Independence of observations

This is an absolutely fundamental aspect of all statistical methods: the idea that all the observations, all the values on any of the variables, are independent of the others.

All basic statistical modelling, estimation and “tests” have as a fundamental part of their model that the observations are “independent”, that is that the value of one doesn’t make the value of another any more likely to be higher or lower. The name is absolutely descriptive and accurate.

Violation of this independence can lead to findings that can be very misleading, i.e. our simple tests are not “robust” to non-independence of observations.

Details #

What this means is that you can apply statistical theory, the maths of statistics, to whatever the model is. However, very often in our field observations are not independent, they are “nested” or “associated”. For example observations from the same client are likely to be more similar to each other than they are to observations from another client, trajectories of change might be different between therapists, we can’t just assume that therapists have no impact. (At its simplest that wouldn’t really be what we want to find would it?!)

To handle this situation the realm of “multi-level models” evolved. This only assumes independence, or modelled levels of dependence (see autocorrelation) within “levels”, so we could analyse data within clients, nested within therapists, nested within services.

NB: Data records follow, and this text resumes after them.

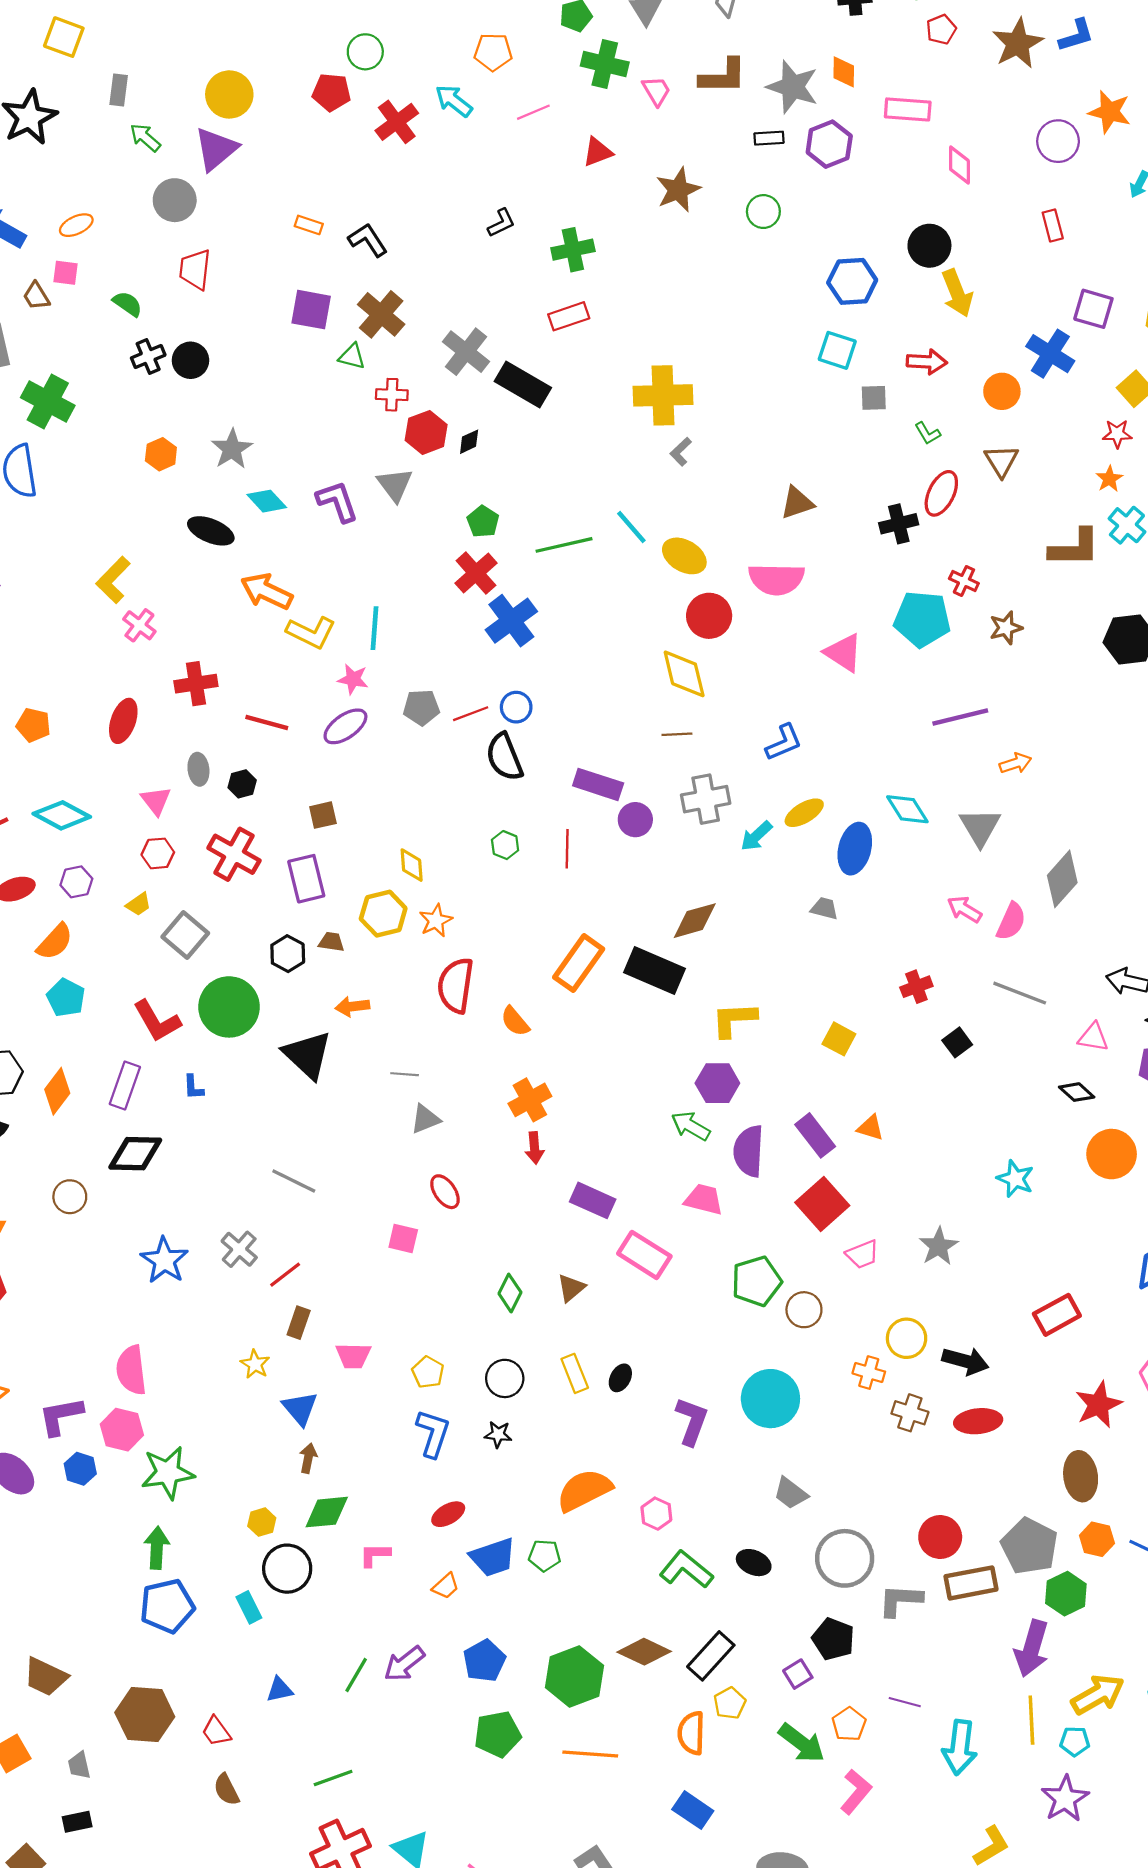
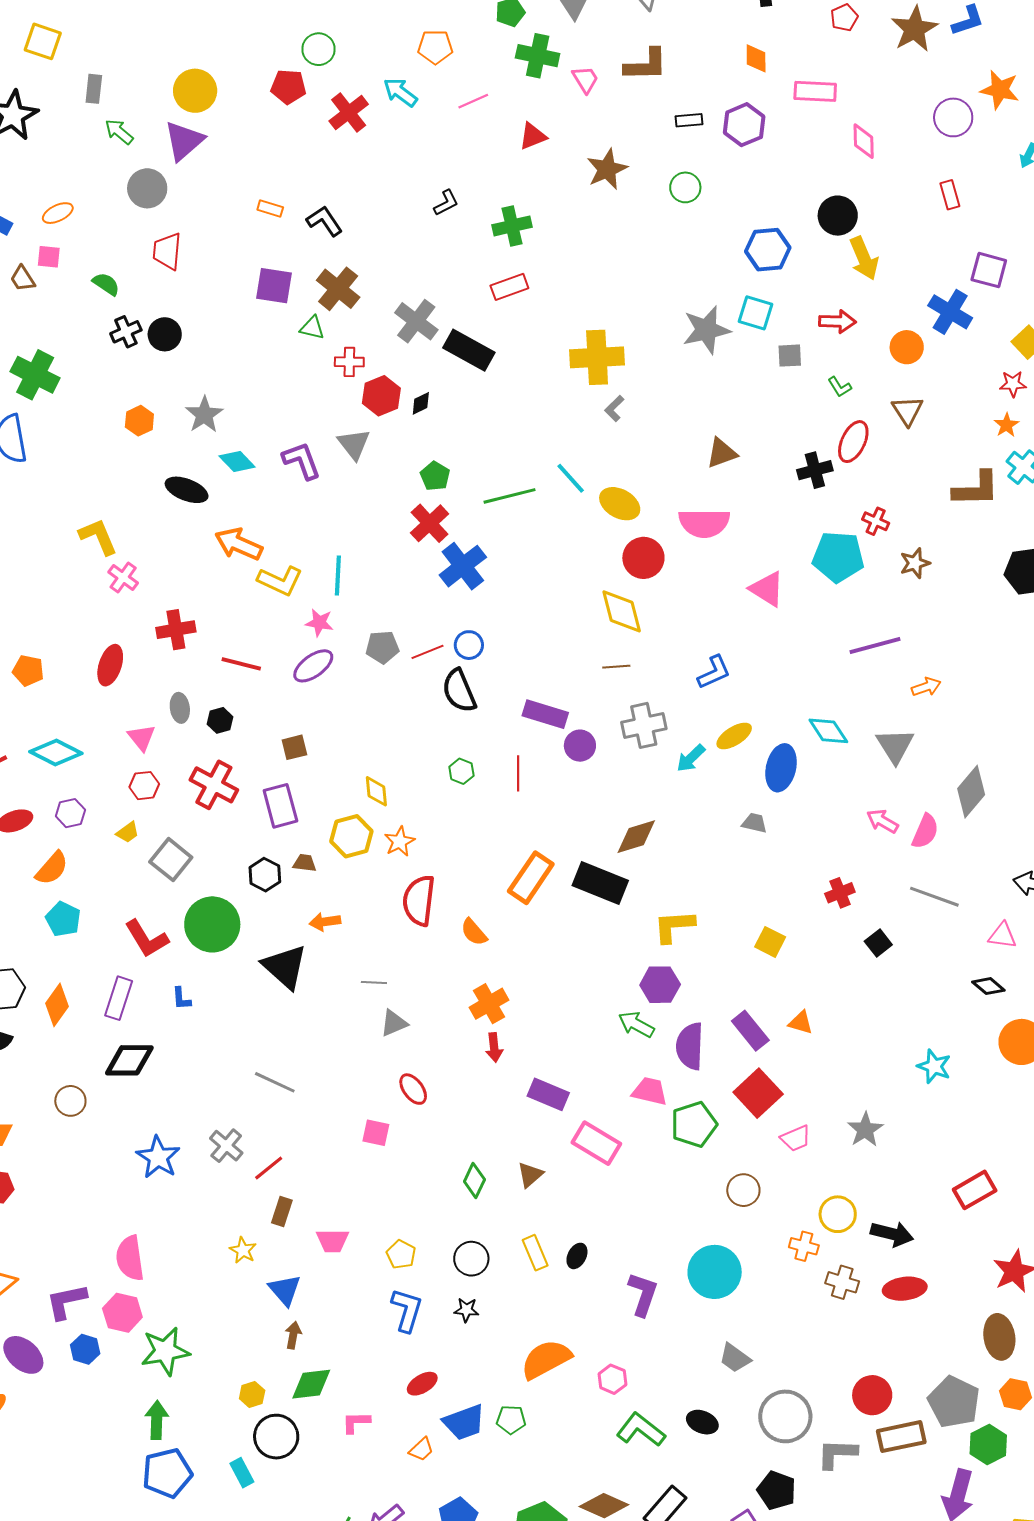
gray star: (793, 87) -> (706, 330), moved, turned -30
yellow L-shape: (113, 580) -> (98, 537), turned 114
green pentagon: (756, 1281) -> (694, 1124), moved

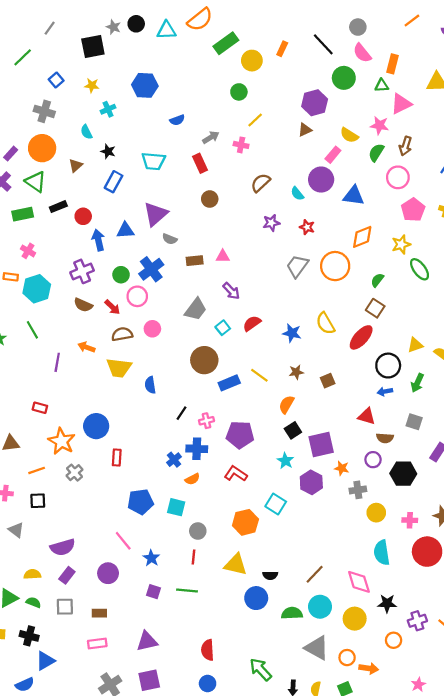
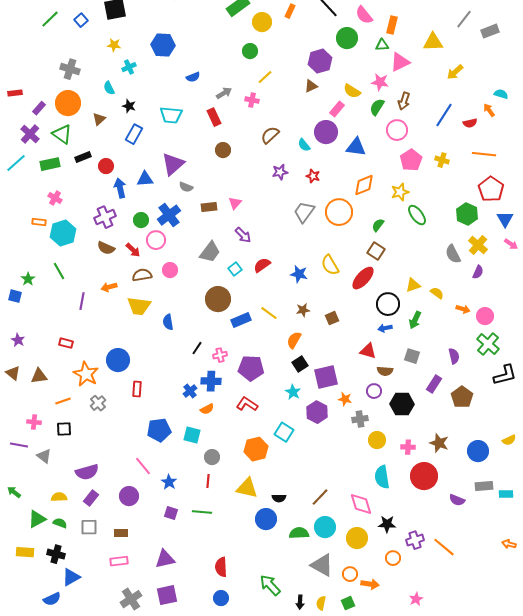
blue square: (56, 80) -> (81, 20), moved
pink triangle: (223, 256) -> (235, 203), turned -48
orange arrow: (86, 347) -> (109, 287), turned -35

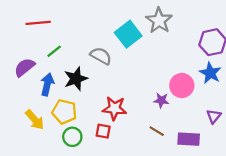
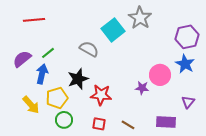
green line: (54, 51) -> (48, 53), moved
black star: (76, 79) -> (78, 79), moved
yellow pentagon: (64, 112) -> (57, 98), turned -30
red square: (103, 131) -> (99, 124), moved
brown line: (157, 131) -> (128, 125), moved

Multilevel modelling (MLM) is probably emerging as the dominant term for these methods but they are also known as “random coefficients regression” and hierarchical linear modelling (HLM).

MLM and MLMwin were names of specialised statistical software to handle MLMs that came out of the educational research world in the UK and were dominant there and more widely for a while, however their use has declined as more general statistical packages have acquired the abilities to handle MLMs. Similarly, the acronym HLM was the name of a software system to carry out MLM/HLM that was much used in North America but again is now probably much less used than it was.

In many ways the methods of “time series analysis” (TSA) can be seen as a subset of multilevel model. These are what they say: ways of analysing data that doesn’t have independence of observations because either all the observations are from one person, or else they are a collection of such series. However, they have evolved rather separately from MLM and the fact that they started for analysing data from individuals (or individual processes) does set them a bit apart from MLM.